SUNKEN RED

Guy Cassiers (Antwerp)

Theatre

February 6-9, 2013

“Roofthooft’s talent is unparalleled. The way he makes sentences flutter away and whispered words float in the air is pure mastery.”
- Rotterdams Dagblad

A classic Dutch novel brought to life by “a performance that takes perfection to whole new level” – SUNKEN RED will “rasp every fibre of your body,” with “language of an accuracy and finesse that has no equal”. This powerful piece, told with an aching beauty by one of Europe’s greatest actors, is an emotional exploration of what is left of the human soul after enduring profound tragedy.

Recently selected as ‘an outstanding and remarkable foreign production’ at a prestigious Czech theatre festival and described by the New York Times as “a cathartic achievement” SUNKEN RED is “a prayer, litany, elegy, farewell letter, ode, curse, cry of despair, self-pitying lament … all these things in one moving, harsh and poetical narration.”

The award-winning actor, Dirk Roofthooft, plays the character of a complex man reflecting on the trauma of his childhood, with an enormously rich, romantic imagination and tremendous longings. Together, with the director, they shape the inner world of a tormented writer traumatized by his experiences in a Japanese concentration camp, where he, as a child, was imprisoned with his mother.

On stage, five cameras observing from every angle depict theatrically what the words do in the book, and as a result of ruthless self- analysis, a self-portrait emerges of someone who is falling apart. The stage becomes a darkroom, bathed in red light, where images of the past are developed and displayed. The viewer enters into his intimate world through multiple lenses, where sound techniques make even a whisper from Roofthooft resound through the theatre. All of these effects aid in taking the audience on a “ journey to the depths of human existence”, producing “a magnificent, if perplexing play”.

     

Artistic director of Toneelhuis, Guy Cassiers is considered one of the most innovative theatre-makers in Europe. In Sunken Red, he brilliantly directs Dirk Roofthooft, widely considered as one of Europe’s greatest actors. Together they have created one of the most cathartic, intimate and illuminating works in contemporary theatre. The stage is designed as a sort of darkroom, where images of the past are developed.
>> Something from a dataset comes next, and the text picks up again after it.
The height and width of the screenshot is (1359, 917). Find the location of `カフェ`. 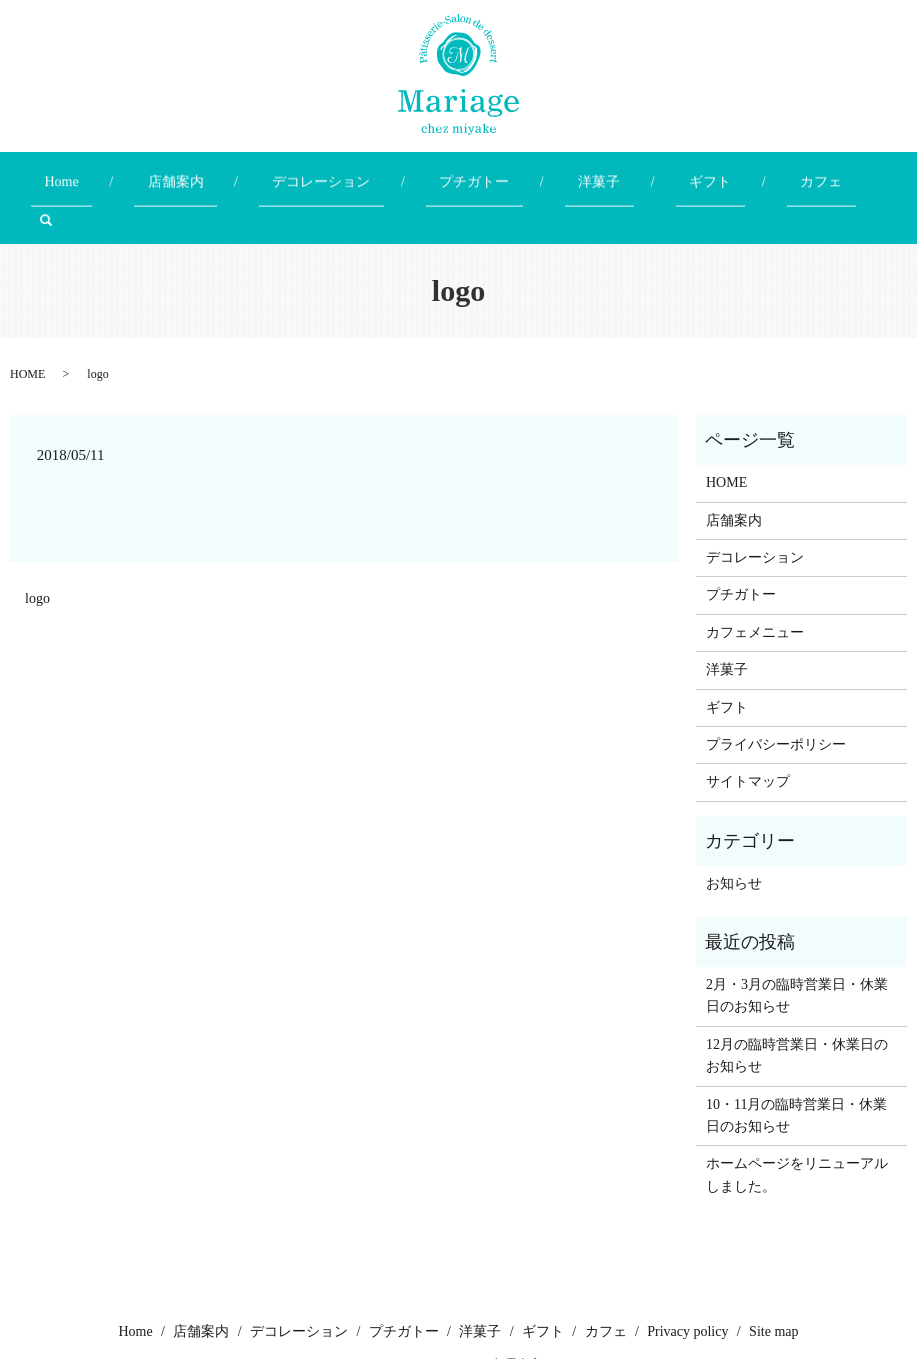 カフェ is located at coordinates (720, 172).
Live-feed video projection captures even the most minute emotion that flickers across the actor’s face, “like recollections erupting in the mind,” making the audience question if we are – or are not – more than what we remember.

‘Sometimes drama is hallucinatory. Like a trip, a dream that lifts you out of your theatre seat. It happens only rarely, but Guy Cassiers and Dirk Roofthooft have succeeded with Sunken Red…’   -De Volkskrant (NL)

// PLUS //

Join us Opening Night For…

// PLUS //

 

Join us for a very special pre-show talk with Dr. Annette Timm, Holocaust expert from the University of Calgary, at 7pm before Thursday’s performance in our Anniversary Studio on the second floor of the Theatre.
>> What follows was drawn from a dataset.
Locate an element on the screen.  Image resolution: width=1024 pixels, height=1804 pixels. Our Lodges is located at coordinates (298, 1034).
Timm will be discussing how historians (and individuals interested in these subjects) have dealt with the supremely troubling moral aspects of these histories: personal motivations, susceptibility to ideological manipulation, psychological mechanisms of coercion, opportunism and more.

Timm is an Associate Professor of History at The University of Calgary and has been teaching courses and giving public lectures on the Holocaust for more than ten years.
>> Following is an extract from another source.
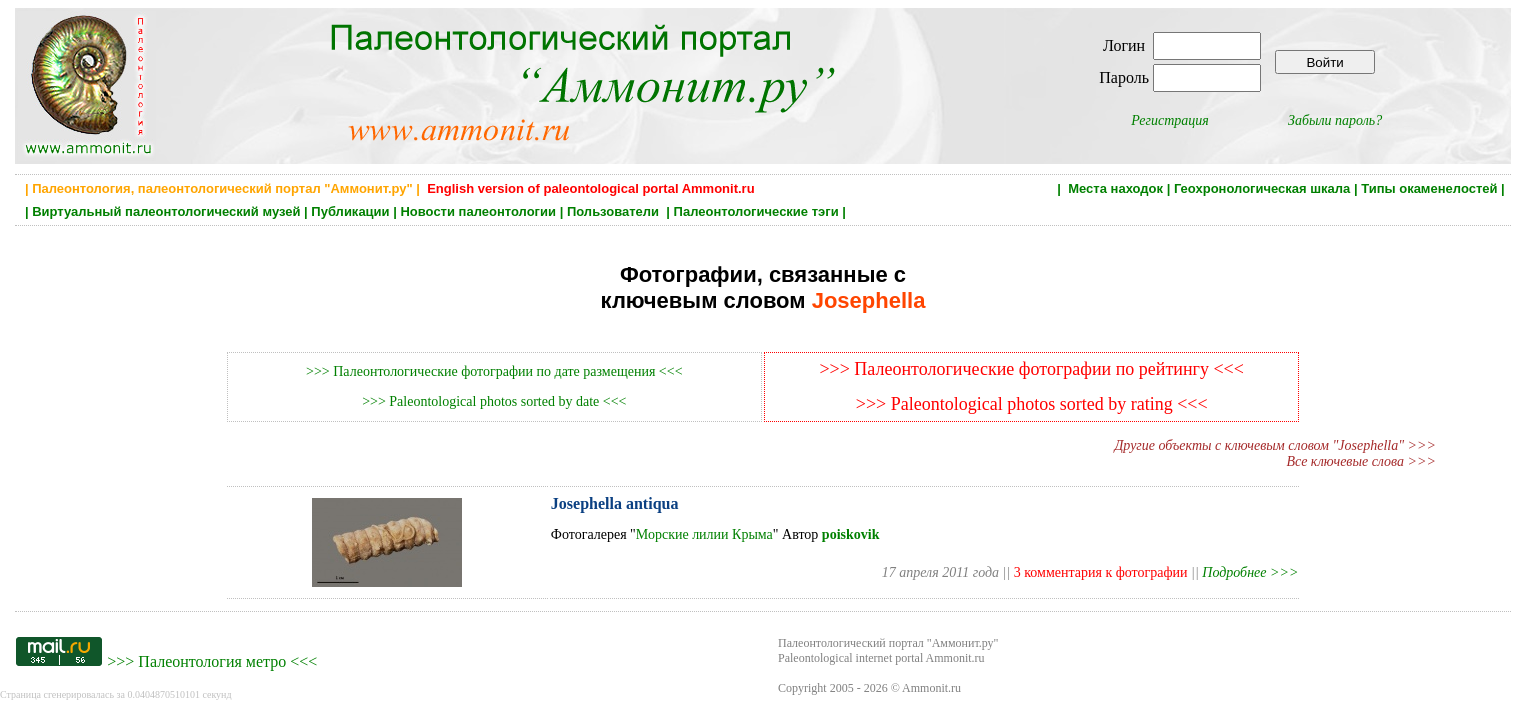  I want to click on Места находок, so click(1115, 188).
Free to attend, all are welcome!

 

2 Responses to “SUNKEN RED”

  1. Jocelyn Noyes February 6, 2013 7:49 pm #

    What a calm deliverance thats still so emotionally pact, nice contrast. Slightly robotic yet a supernaturally human experience. I am impressed with the clear yet en captivating voice, rolling quickly through intense experiences. Great clip, I’m on my toes.

  2. Stephan February 7, 2013 4:07 pm #

    Great performance.
    I thought I was prepared for the intensity of the subject, but Cassiers and Roofthooft took it even further down, to a darkness that was at times almost unbearable. By the end of the play, we were in shock, exhausted.
    I am a snob when it comes to standing ovations and I missed my chance on that one, too stunt to separate the subject from the performance.